Mona Chollet
Vi propongo la traduzione di un articolo della
giornalista femminista Mona Chollet apparso sul numero di settembre del mensile
di sinistra Le Monde diplomatique, che in Italia viene allegato a Il Manifesto.
Sulla versione italiana del mensile troverete un altro articolo di Chollet consacrato
al dibattito francese sulla nuova legge sulla prostituzione. Concordo con la
giornalista sulla necessità che la prospettiva abolizionista includa una seria
lotta contro le politiche di austerità.
Qui potete leggere l'articolo
originale:
Volere la legalizzazione della
prostituzione implica negare la sua dimensione sessista, ma anche occultare i
rapporti di forza economici e sociali particolarmente violenti presenti in essa.
Le "sex workers"
che si battono per la legalizzazione della loro attività ripetono spesso con
insistenza di essere indipendenti e di non avere magnaccia. Questo discorso
tende a far dimenticare i profitti colossali generati [dalla prostituzione],
dei quali le dirette interessate sono le ultime a godere, sempre che ne godano
(1). Ne beneficiano ampiamente agenzie
di viaggi, società di trasporti, alberghi e altri intermediari, per non parlare
dei trafficanti. Nel mondo economico francese la prassi della "camera
ammobiliata" [n.d.t. il "consumo" di escort come
"moneta di scambio" per fluidificare le relazioni tra potere
economico potere politico] permette di
concludere un gran numero di affari. Le grandi imprese del settore dell'acqua,
ad esempio, hanno abbondantemente utilizzato i servizi delle call-girls nei
rapporti con i deputati allo scopo di conquistare il mercato. (2) Il Belgio, la Spagna, l'Italia e il
Regno-Unito hanno deciso di recente di includere la prostituzione, assieme al
traffico di droga, nel calcolo del PIL, indicatore strategico più di qualsiasi
altro. La Francia per il momento si è rifiutata di farlo; una scelta che alcuni
giudicano "stupida". (3)
Parlare di
"libertà" o di "diritto di disporre del proprio corpo"
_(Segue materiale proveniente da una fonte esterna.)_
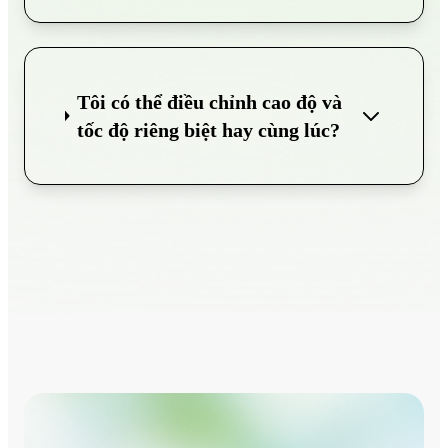
Tôi có thể điều chỉnh cao độ và
tốc độ riêng biệt hay cùng lúc?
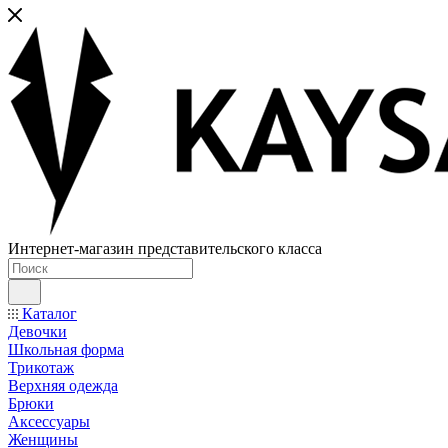
Интернет-магазин представительского класса
Каталог
Девочки
Школьная форма
Трикотаж
Верхняя одежда
Брюки
Аксессуары
Женщины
significa negare il rapporto di dominio e di sfruttamento. "A chi solleva il problema della costrizione
economica, rispondo che ci sono milioni di donne povere che non si
prostituiscono", dichiara ad esempio la filosofa Élisabeth Badinter (Elle, 22 novembre 2013). Si noterà en
passant come molti sostenitori del "diritto di prostituirsi"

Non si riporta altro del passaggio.